Collect every line in the records below that contains the word "yüksek".
(ENTRIES PROVIDED Opens)
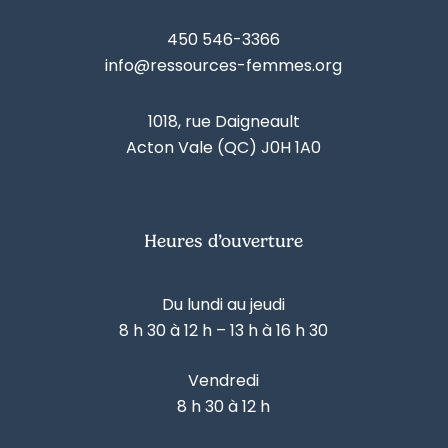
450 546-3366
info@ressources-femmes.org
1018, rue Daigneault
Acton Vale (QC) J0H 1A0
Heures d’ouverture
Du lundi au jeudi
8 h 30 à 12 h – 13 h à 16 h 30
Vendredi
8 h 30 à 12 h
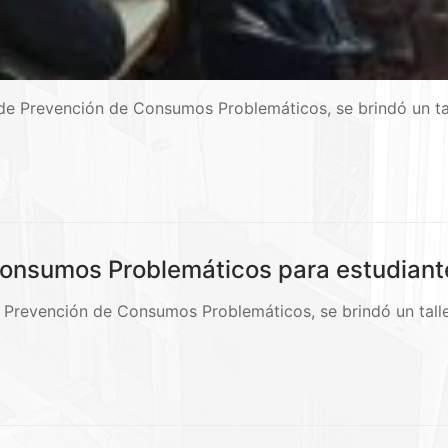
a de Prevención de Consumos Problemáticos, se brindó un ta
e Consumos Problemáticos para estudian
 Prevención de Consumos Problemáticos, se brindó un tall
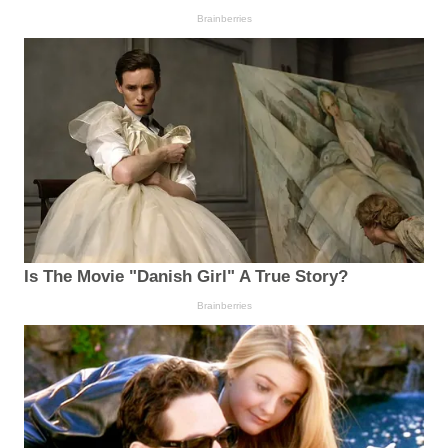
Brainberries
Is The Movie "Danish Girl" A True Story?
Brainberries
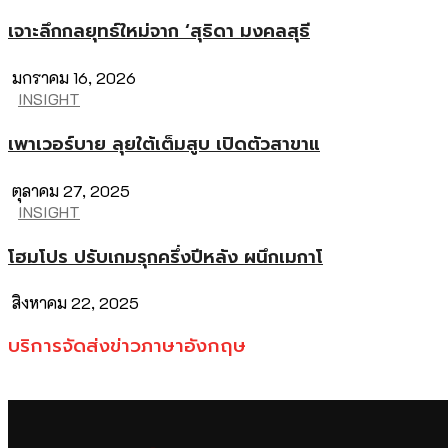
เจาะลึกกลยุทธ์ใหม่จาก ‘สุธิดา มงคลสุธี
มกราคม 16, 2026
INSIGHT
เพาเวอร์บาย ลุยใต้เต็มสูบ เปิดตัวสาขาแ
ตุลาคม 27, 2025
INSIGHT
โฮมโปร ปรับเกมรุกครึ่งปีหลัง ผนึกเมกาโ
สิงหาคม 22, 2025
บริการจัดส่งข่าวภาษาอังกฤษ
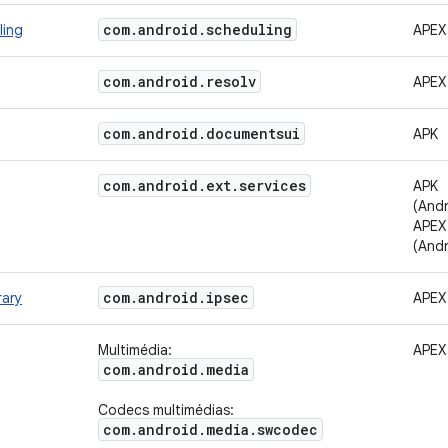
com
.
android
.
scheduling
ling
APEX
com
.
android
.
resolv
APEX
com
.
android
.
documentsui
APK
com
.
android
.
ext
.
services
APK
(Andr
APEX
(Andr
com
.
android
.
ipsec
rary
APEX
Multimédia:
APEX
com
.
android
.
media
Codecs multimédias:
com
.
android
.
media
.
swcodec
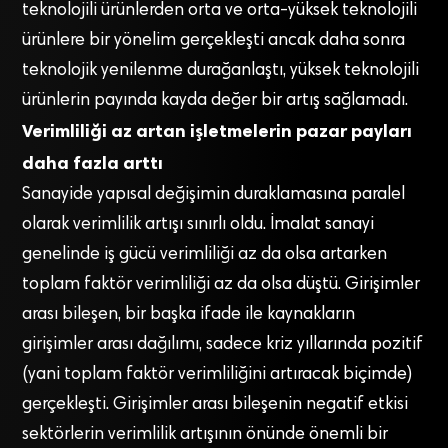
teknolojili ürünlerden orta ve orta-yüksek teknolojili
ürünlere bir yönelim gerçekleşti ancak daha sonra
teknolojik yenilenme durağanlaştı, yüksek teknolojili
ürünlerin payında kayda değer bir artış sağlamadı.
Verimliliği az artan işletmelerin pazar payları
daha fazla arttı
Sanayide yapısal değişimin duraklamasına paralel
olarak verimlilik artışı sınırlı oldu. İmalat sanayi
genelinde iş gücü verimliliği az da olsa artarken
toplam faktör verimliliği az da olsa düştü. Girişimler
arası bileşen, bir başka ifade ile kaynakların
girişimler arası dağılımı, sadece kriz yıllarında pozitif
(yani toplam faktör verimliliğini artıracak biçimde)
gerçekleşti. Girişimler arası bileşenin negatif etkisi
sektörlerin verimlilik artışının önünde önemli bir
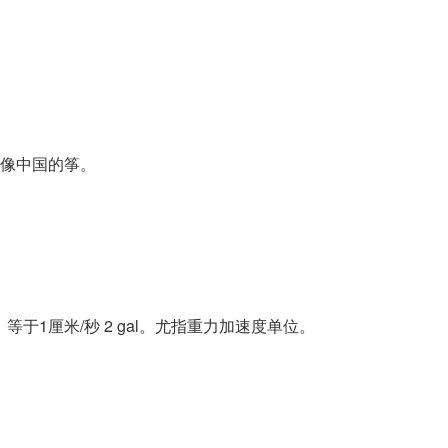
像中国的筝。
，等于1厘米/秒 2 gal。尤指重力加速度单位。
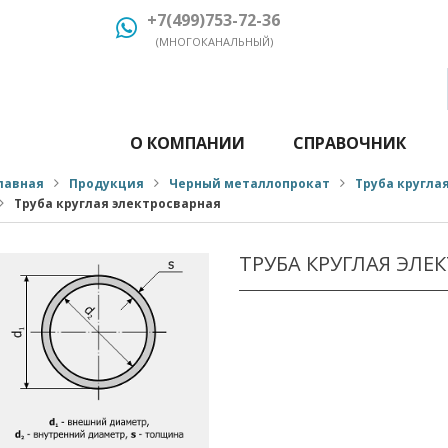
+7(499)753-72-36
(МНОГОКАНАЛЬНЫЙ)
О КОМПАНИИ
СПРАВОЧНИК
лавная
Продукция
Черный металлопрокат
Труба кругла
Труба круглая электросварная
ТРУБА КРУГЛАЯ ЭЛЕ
(ENTRIES PROVIDED Closes)
(ENTRIES PROVIDED Opens)
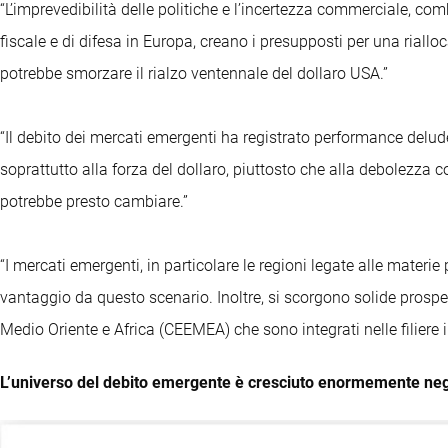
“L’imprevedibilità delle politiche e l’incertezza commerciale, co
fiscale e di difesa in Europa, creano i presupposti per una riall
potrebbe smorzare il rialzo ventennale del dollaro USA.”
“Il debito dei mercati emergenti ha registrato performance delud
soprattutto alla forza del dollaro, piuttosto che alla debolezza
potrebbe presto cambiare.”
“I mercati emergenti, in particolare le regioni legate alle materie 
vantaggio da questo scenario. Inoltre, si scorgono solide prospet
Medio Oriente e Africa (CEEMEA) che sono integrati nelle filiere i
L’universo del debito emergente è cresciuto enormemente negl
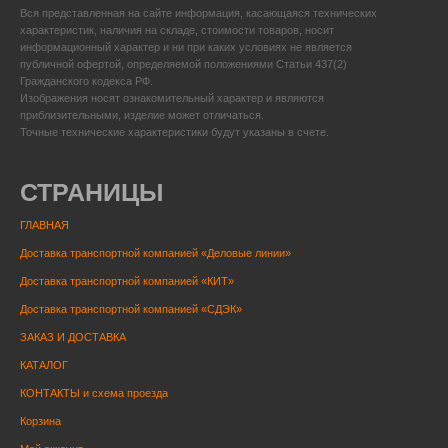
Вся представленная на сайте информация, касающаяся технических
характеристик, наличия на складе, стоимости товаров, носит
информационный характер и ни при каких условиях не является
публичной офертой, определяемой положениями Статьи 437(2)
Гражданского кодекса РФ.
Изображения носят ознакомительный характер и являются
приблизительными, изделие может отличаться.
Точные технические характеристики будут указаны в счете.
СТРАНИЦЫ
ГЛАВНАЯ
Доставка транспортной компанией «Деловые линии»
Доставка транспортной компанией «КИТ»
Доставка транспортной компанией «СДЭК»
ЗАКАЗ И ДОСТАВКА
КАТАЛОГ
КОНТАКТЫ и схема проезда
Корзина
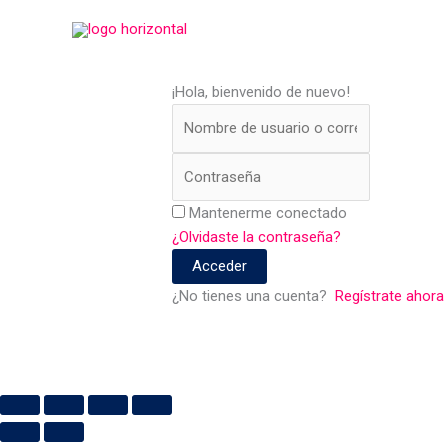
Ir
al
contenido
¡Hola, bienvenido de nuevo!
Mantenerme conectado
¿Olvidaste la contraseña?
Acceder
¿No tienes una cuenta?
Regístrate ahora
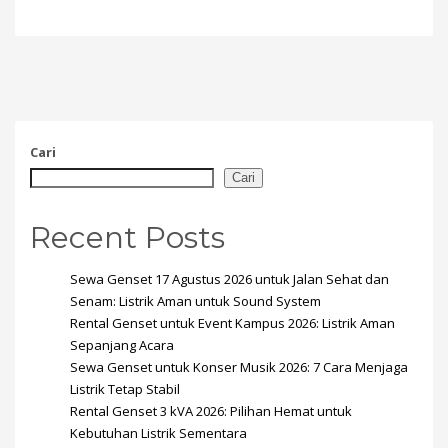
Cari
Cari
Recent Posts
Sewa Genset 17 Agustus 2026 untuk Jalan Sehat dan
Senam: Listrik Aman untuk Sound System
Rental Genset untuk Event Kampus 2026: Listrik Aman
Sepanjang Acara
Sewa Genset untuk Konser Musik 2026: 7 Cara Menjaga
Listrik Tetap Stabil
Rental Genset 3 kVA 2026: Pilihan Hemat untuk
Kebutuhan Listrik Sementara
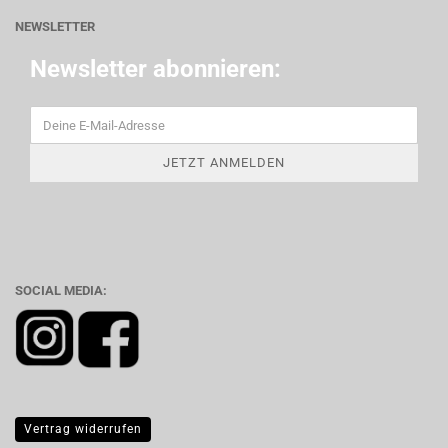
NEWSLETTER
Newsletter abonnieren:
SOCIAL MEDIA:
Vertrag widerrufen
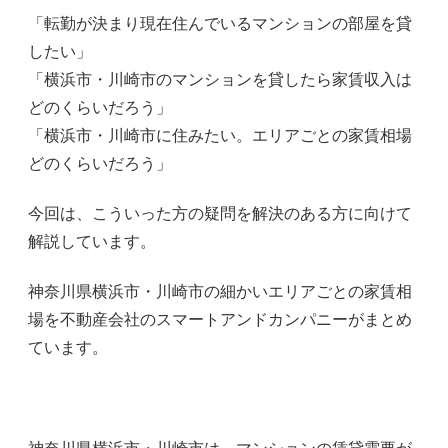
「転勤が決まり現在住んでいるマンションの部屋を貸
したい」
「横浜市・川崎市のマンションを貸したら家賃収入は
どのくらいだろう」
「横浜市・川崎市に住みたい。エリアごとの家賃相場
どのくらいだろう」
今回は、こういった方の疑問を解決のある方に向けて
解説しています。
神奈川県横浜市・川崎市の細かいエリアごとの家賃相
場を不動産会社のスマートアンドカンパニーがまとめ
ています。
(ENTRIES PROVIDED Closes)
(ENTRIES PROVIDED Opens)
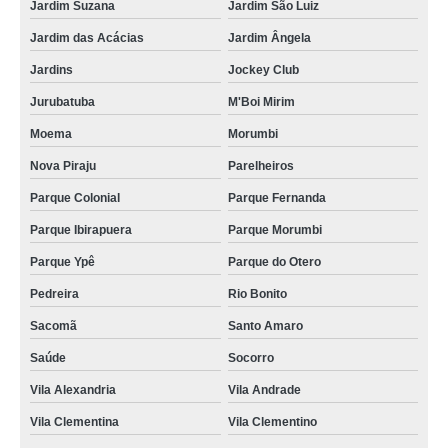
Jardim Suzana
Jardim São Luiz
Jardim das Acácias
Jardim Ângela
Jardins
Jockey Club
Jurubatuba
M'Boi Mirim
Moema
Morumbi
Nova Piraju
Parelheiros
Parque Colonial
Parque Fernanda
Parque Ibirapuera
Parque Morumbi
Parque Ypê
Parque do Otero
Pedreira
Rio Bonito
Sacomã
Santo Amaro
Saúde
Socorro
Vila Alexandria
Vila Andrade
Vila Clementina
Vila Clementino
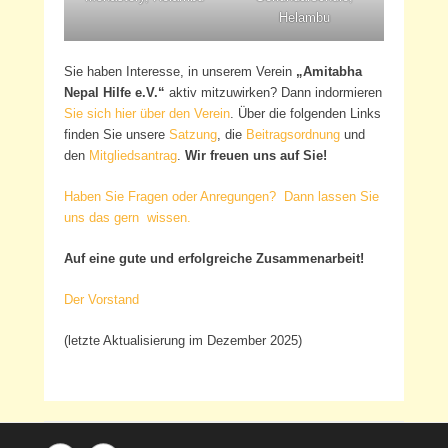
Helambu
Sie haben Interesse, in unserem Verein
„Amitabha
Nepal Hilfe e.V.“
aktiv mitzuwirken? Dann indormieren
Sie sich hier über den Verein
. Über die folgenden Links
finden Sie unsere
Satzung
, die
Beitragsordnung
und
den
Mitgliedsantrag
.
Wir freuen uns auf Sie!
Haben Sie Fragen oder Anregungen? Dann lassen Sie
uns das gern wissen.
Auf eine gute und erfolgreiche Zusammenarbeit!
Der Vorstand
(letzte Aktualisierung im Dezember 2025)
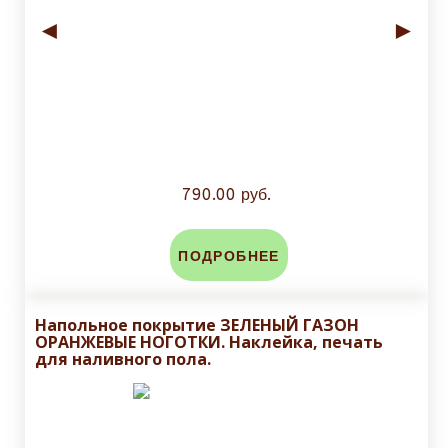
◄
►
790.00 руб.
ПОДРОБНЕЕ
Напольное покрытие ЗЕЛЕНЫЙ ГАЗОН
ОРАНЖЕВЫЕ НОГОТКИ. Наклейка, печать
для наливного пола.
(ENTRIES PROVIDED Closes)
* RESPONSE *
teknolojili ürünlerden orta ve orta-yüksek teknolojili
teknolojik yenilenme durağanlaştı, yüksek teknolojili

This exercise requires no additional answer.